Les Accents baroques et virtuoses de Rinaldo au Théâtre des Champs-Élysées
Rinaldo, chevalier croisé couronné par Mars et Vénus (avec la conquête de Jérusalem et l'amour d'Almirena) est interprété par le contre-ténor Carlo Vistoli, d'un timbre clair et lumineux. Ses débuts réservés dévoilent la puissance de sa voix progressivement, au fil de la narration, emportant l'auditoire dans des élans de virtuosité maîtrisés. Sa technicité est notamment illustrée par l'exécution habile des guirlandes vocales, alliant contrôle, flexibilité et soutien (récoltant des applaudissements enthousiastes dès la conclusion de sa première aria).
La soprano Chiara Skerath se distingue dans les rôles d'Almirena, Donna et Sirene, par l'expressivité et l'épaisseur de son timbre.

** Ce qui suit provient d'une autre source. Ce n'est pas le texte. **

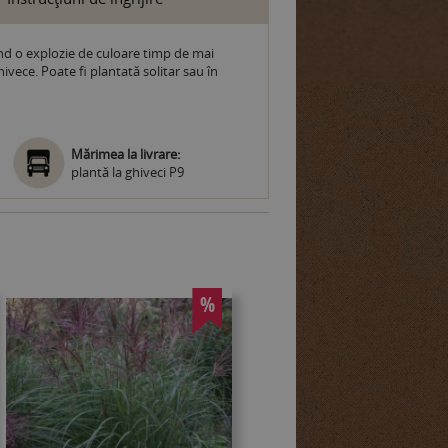
ind o explozie de culoare timp de mai
vece. Poate fi plantată solitar sau în
Mărimea la livrare:
plantă la ghiveci P9
%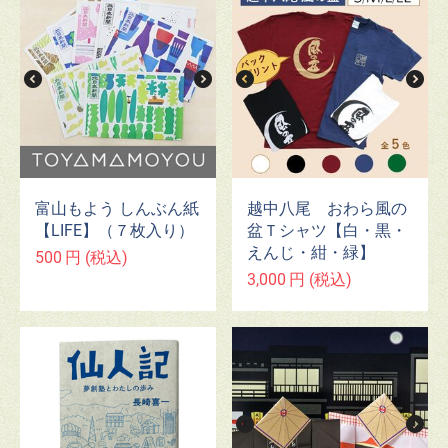
富山もよう しんぶん紙
越中八尾 おわら風の
【LIFE】（７枚入り）
盆Ｔシャツ【白・黒・
えんじ・紺・緑】
500
円
(税込)
3,000
円
(税込)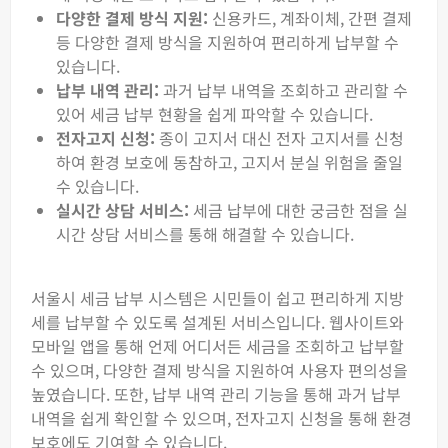
다양한 결제 방식 지원:
신용카드, 계좌이체, 간편 결제
등 다양한 결제 방식을 지원하여 편리하게 납부할 수
있습니다.
납부 내역 관리:
과거 납부 내역을 조회하고 관리할 수
있어 세금 납부 현황을 쉽게 파악할 수 있습니다.
전자고지 신청:
종이 고지서 대신 전자 고지서를 신청
하여 환경 보호에 동참하고, 고지서 분실 위험을 줄일
수 있습니다.
실시간 상담 서비스:
세금 납부에 대한 궁금한 점을 실
시간 상담 서비스를 통해 해결할 수 있습니다.
서울시 세금 납부 시스템은 시민들이 쉽고 편리하게 지방
세를 납부할 수 있도록 설계된 서비스입니다. 웹사이트와
모바일 앱을 통해 언제 어디서든 세금을 조회하고 납부할
수 있으며, 다양한 결제 방식을 지원하여 사용자 편의성을
높였습니다. 또한, 납부 내역 관리 기능을 통해 과거 납부
내역을 쉽게 확인할 수 있으며, 전자고지 신청을 통해 환경
보호에도 기여할 수 있습니다.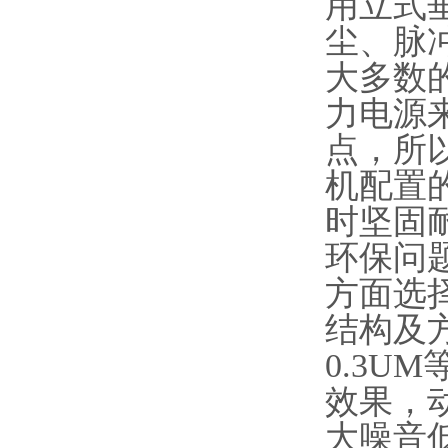
用立式
尘、脉
大多数
力电源
点，所
机配置的
时坚固
环保问
方面选
结构及方
0.3U
效果，
大噪音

Selon les situations dramatiques, elle sait varier la couleur de sa voix et la présence de son jeu, s'approchant notamment de Carlo Vistoli pour traduire la proximité amoureuse de leurs personnages.
Emőke Baráth offre à l'antagoniste magicienne Armida sa ligne mélodique claire et précise, accompagnée d'une articulation impeccable de l'italien permettant de saisir chaque mot. Lorsqu'elle explore les sommets de son registre vocal, son timbre lumineux sait se faire intense, notamment conjugué avec le pupitre de percussions qui évoque le tonnerre.
Lucile Richardot (en Goffredo, chef croisé), déploie son timbre riche et chaleureux, renforcé par un registre médium puissant qui offre une sonorité dense et harmonieuse. Habile dans sa palette de couleurs et de nuances, elle investit l'acoustique du théâtre.
Anthea Pichanick en Eustazio et Mago Cristiano contrôle la continuité de son souffle lyrique au timbre velouté. Sa douceur se fait captivante mais elle brille aussi vers les aigus.
Victor Sicard évoque en Argante, roi de Jérusalem, une impression de grandeur à travers sa voix, la flexibilité de son baryton s'adaptant au contexte musical : entre sombre et grave, mélodieux et orné (en privilégiant la stabilité et la portée vocale).
Thibault Noally du violon ou de l'archet conduit son ensemble Les Accents avec des mouvements marqués du haut de son corps. Même dos aux chanteurs (qui se trouvent à l’avant-scène), il insuffle des départs repris avec dynamisme. Les instrumentistes se font nuancés et dynamiques, leur jeu expressif agrémenté d'un caractère joueur, énergique et engageant.
À la fin de l'opéra, des bravos éclatent avec enthousiasme à travers la salle comble.